Ten issues addressed in FTIL-NSEL merger case

The HC gave a detailed rationale for its decision on each of these

Ten issues addressed in FTIL-NSEL merger case
N Sundaresha Subramanian
Last Updated : Dec 11 2017 | 11:26 PM IST
Last week, the Bombay High Court passed a landmark judgment. It dismissed the petition challenging a central government move to merge the payment crisis-hit National Spot Exchange (NSEL) with its parent entity, earlier named Financial Technologies (FTIL) and since renamed 63 Moons’ Technologies.

Initially, the 2014 draft order under Section 396 of the Companies Act was stayed. Then, it was lifted, allowing the final order in February 2016. Operation of this order was kept in abeyance, pending the Bombay HC decision. This decision itself will not operate for another 12 weeks, allowing the petitioners — 63 Moons and others — to move the Supreme Court. 

In a case that saw senior advocates such as Harish Salve (FTIL), Darius Khambatta (government) and Iqbal Chagla (Securities and Exchange Board of India or Sebi) put forth arguments and counters, the court examined 10 key questions. In the 222-page order, the bench of Chief Justice Manjula Chellur and M S Sonak discussed each of these before arriving at the decision that there was no need to interfere with the government decision. These are the 10 issues:

1) Whether the impugned order breached the principles of natural justice and fair play;

2) Whether, considering Section 396(3) of the Companies Act, the central government was at all empowered to order compulsory amalgamation of a loss-making and wholly owned subsidiary (NSEL) with its profit-making holding company (FTIL); 

3) Whether the impugned order runs counter to Sections 396 (3) and 396(4) of the said Act, since, according to petitions filed in 2015 and 2016, the central government made no order assessing compensation to shareholders of FTIL; 

4) Whether the central government, in making the impugned order, has practised hostile and invidious discrimination, thereby infringing Article 14 of the Constitution of India; 

5) Whether the impugned order runs afoul of Section 396 of the Companies Act because the Centre has failed to address the issue of national interest; 

6) Whether the impugned order is also invalid under Section 396 because there was no public interest involved in ordering amalgamation of NSEL with FTIL; 

7) Whether the impugned order is based on only one ground or reason, i.e facilitating NSEL in recovering dues from defaulters and, therefore, applying an earlier laid-down principle, the Centre is barred from adding or supplementing reasons by way of affidavits; 

8) Whether the impugned order stands vitiated because there is no material on record in support of the aforesaid solitary ground or reason; 

9) Whether the impugned order can be said to be unreasonable; 

10) Whether the impugned order defies the judicial doctrine of proportionality.

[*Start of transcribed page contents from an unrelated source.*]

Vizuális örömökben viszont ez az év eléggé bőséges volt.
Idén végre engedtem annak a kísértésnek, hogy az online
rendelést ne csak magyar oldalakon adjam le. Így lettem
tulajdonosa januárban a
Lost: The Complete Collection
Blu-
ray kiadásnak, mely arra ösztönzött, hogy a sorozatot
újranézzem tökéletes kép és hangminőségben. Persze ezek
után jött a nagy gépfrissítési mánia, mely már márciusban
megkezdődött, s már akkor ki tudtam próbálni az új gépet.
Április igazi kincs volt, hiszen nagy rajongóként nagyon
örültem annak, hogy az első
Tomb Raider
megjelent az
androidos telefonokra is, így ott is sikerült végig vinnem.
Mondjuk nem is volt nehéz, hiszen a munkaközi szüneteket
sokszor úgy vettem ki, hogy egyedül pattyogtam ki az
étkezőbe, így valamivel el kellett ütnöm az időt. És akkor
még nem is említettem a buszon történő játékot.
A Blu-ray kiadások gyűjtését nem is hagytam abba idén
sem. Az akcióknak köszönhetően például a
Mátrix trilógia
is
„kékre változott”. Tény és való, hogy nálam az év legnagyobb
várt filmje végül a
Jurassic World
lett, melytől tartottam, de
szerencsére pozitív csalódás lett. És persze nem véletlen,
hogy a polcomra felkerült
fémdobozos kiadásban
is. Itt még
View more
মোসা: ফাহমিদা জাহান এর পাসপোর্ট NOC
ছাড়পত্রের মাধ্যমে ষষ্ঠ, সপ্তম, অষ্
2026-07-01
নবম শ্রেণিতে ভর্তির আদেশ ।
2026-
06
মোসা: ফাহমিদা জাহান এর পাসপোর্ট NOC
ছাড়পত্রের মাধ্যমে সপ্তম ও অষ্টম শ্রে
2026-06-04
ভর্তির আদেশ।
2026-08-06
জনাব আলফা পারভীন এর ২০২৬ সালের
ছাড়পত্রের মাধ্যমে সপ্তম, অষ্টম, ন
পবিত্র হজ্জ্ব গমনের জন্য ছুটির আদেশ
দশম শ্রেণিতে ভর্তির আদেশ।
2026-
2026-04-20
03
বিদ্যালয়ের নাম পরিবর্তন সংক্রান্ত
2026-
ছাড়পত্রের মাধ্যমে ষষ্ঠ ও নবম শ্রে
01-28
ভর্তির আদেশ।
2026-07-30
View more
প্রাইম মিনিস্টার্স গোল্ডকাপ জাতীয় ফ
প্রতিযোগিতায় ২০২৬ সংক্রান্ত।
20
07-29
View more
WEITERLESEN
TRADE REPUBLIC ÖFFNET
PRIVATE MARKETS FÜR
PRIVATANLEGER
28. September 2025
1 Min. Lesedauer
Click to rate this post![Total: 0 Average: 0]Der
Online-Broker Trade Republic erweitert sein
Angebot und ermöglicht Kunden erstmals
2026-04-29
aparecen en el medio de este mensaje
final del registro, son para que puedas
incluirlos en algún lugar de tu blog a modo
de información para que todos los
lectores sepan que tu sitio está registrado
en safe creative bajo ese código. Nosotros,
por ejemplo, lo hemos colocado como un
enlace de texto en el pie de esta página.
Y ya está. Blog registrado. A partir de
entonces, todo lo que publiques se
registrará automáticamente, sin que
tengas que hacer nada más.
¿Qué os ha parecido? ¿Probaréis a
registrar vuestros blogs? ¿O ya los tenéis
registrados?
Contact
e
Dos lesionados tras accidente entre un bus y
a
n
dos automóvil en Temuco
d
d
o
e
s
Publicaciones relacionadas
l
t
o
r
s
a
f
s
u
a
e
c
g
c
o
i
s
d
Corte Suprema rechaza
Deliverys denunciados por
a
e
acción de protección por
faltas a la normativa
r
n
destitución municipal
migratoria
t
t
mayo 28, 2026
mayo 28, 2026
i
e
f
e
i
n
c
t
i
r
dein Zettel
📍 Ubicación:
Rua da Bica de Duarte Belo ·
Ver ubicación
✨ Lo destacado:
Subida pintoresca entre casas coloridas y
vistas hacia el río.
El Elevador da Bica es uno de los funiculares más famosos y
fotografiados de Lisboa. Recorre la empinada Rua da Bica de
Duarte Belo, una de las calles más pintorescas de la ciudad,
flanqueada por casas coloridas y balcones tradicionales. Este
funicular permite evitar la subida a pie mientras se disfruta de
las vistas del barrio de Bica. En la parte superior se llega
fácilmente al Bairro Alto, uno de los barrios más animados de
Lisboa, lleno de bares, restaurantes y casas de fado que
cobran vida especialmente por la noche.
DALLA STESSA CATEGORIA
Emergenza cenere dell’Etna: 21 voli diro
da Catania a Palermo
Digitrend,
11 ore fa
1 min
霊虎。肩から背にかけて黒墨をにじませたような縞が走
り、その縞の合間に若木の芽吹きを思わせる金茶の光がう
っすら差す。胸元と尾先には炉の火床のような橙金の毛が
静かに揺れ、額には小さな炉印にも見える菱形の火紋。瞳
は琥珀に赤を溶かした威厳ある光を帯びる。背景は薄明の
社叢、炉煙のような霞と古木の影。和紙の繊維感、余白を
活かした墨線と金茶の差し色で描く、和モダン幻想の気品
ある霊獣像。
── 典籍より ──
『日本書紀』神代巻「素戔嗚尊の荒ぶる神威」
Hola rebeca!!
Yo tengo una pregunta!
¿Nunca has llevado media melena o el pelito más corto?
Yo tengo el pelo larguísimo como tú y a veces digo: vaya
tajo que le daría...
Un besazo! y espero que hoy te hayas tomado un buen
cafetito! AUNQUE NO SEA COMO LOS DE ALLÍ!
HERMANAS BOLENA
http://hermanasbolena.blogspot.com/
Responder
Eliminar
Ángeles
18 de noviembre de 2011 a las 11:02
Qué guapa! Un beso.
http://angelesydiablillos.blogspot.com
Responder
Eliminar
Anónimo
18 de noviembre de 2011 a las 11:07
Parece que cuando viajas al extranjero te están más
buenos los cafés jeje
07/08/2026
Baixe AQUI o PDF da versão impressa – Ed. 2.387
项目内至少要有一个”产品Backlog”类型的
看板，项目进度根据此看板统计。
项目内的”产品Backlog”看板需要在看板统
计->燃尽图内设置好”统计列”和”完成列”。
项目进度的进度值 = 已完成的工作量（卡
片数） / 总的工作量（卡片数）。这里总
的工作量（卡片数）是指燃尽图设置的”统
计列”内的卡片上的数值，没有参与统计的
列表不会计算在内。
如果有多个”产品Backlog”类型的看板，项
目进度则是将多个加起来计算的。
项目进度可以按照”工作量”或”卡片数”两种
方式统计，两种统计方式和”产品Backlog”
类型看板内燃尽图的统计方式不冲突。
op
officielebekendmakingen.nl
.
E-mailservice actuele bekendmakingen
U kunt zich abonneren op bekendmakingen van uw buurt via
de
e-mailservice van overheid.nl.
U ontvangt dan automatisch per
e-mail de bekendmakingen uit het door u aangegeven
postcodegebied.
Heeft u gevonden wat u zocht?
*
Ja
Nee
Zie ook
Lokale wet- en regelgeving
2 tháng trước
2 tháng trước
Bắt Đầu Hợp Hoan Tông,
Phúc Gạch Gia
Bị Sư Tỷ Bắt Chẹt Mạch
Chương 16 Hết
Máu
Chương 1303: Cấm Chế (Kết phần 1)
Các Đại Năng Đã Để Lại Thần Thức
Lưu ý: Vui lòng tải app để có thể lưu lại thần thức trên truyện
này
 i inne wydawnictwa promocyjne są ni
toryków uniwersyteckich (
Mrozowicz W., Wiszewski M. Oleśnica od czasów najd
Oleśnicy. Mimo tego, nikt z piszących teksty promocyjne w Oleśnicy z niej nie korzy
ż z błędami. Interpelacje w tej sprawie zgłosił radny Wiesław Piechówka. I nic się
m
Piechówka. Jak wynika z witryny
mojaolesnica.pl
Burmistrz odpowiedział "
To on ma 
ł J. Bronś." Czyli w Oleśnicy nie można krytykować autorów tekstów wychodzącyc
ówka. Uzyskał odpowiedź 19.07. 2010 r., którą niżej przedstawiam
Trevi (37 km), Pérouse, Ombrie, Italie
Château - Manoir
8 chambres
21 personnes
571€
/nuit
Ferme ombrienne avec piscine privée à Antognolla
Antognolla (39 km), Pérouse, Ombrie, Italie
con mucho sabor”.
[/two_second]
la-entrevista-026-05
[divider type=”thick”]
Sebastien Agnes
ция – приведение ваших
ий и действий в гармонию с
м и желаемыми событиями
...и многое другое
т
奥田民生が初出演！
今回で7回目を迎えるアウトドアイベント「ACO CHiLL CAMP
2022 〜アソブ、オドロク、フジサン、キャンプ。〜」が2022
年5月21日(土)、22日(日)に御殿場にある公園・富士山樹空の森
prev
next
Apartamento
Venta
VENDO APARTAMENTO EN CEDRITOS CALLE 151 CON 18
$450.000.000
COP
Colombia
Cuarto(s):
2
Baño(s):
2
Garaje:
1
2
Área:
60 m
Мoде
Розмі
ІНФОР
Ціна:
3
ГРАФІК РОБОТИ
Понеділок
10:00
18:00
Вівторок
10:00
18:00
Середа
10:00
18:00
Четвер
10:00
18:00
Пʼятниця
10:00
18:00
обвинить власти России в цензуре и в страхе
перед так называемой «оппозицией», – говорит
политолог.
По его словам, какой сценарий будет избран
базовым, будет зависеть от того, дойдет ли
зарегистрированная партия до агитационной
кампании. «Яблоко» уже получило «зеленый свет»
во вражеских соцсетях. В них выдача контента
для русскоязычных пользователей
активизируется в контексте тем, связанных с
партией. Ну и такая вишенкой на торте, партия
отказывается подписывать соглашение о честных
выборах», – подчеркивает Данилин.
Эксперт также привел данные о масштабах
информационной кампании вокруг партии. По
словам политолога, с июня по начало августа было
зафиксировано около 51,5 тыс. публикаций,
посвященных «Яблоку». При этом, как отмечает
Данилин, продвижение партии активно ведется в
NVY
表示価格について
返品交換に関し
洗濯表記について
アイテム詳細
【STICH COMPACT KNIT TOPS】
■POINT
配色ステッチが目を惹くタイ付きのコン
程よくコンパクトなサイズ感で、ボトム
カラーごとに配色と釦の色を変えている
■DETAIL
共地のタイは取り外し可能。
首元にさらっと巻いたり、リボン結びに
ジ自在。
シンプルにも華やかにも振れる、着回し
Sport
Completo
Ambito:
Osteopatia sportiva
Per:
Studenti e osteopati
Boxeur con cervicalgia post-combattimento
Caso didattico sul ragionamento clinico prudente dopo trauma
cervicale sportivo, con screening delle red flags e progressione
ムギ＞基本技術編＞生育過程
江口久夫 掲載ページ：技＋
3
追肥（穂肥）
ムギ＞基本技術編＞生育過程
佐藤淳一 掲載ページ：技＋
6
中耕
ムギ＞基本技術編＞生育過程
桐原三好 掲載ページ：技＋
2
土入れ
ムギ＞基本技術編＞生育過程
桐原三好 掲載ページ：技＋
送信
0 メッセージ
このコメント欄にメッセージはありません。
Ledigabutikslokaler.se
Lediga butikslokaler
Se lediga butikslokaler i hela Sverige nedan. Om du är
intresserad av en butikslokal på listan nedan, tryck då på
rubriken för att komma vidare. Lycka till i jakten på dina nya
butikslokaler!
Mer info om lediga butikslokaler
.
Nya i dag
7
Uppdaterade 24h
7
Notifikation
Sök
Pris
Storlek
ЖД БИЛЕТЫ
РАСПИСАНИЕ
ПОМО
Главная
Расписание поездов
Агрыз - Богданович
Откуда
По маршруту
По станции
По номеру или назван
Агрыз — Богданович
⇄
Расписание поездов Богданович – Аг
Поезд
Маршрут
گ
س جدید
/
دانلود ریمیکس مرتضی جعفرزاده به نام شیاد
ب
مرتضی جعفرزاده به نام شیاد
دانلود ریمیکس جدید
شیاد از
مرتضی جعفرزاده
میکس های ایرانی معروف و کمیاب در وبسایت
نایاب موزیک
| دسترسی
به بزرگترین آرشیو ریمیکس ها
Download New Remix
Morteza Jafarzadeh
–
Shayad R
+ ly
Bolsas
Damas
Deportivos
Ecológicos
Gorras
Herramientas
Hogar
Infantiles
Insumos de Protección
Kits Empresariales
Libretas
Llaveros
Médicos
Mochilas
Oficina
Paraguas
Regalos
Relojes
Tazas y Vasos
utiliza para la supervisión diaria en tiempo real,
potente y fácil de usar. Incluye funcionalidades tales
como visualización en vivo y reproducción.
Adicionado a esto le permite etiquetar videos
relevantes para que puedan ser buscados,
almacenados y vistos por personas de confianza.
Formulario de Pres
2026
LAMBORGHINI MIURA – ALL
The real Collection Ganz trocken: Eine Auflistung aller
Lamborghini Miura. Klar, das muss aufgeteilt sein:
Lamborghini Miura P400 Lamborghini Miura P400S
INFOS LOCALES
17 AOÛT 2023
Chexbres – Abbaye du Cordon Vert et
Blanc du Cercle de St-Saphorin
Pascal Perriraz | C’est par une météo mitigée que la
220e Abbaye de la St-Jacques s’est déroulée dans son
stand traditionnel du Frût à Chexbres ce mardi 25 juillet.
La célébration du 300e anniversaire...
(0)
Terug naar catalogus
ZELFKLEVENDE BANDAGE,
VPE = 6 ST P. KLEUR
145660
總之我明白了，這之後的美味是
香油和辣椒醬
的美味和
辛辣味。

The HC gave a detailed rationale for its decision on each of these; is difficult to accommodate all these in this column. The court’s view on point number 6, public interest, could have a wider implication in the coming days, as more companies seem headed this way. 

The judgment said on this: “The concept of public interest takes the company outside the conventional sphere of being a concern in which the shareholders alone are interested. It emphasises the idea of a company functioning for the public good or general welfare and, at any rate, not in a manner detrimental to the public good. The expression ‘public interest’ constitutes a positive check on unhindered exercise of private right, whether by management or by stockholders.”  Over to the Supreme Court.